## [AIM OF THE EXERCISE]
The required output is every line from the beginning of the entries below through the line that includes "inmedias.it", copied exactly.

(Transcribed page contents)
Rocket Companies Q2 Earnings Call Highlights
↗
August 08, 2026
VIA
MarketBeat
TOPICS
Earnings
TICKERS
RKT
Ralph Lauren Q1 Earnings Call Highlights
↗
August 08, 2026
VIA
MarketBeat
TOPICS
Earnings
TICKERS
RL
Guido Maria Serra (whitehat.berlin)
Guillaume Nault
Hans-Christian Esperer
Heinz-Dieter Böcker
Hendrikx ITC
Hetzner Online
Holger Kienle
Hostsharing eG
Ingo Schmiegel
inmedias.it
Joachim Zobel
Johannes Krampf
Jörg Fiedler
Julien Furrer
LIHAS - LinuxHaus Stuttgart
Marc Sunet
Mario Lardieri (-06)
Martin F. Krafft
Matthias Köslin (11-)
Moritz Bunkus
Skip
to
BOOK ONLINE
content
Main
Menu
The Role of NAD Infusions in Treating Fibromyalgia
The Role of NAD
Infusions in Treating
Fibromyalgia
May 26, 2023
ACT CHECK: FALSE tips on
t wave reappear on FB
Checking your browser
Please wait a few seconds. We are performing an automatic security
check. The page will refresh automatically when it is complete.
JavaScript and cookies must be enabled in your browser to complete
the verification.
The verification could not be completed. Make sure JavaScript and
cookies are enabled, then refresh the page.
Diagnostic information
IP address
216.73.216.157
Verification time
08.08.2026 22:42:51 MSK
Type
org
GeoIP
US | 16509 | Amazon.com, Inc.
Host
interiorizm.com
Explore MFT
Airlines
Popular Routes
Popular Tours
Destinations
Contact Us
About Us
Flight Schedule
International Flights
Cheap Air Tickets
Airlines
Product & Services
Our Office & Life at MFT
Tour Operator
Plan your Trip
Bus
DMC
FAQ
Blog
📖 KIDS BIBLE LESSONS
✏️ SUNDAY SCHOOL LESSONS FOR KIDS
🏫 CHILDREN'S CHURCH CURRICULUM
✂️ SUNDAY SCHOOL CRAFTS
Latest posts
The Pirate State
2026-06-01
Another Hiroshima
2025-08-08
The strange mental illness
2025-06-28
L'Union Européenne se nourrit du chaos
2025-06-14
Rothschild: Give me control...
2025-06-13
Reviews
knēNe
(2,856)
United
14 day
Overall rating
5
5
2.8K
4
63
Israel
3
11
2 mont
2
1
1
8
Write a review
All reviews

## [FINISHED EXERCISE]
Rocket Companies Q2 Earnings Call Highlights
↗
August 08, 2026
VIA
MarketBeat
TOPICS
Earnings
TICKERS
RKT
Ralph Lauren Q1 Earnings Call Highlights
↗
August 08, 2026
VIA
MarketBeat
TOPICS
Earnings
TICKERS
RL
Guido Maria Serra (whitehat.berlin)
Guillaume Nault
Hans-Christian Esperer
Heinz-Dieter Böcker
Hendrikx ITC
Hetzner Online
Holger Kienle
Hostsharing eG
Ingo Schmiegel
inmedias.it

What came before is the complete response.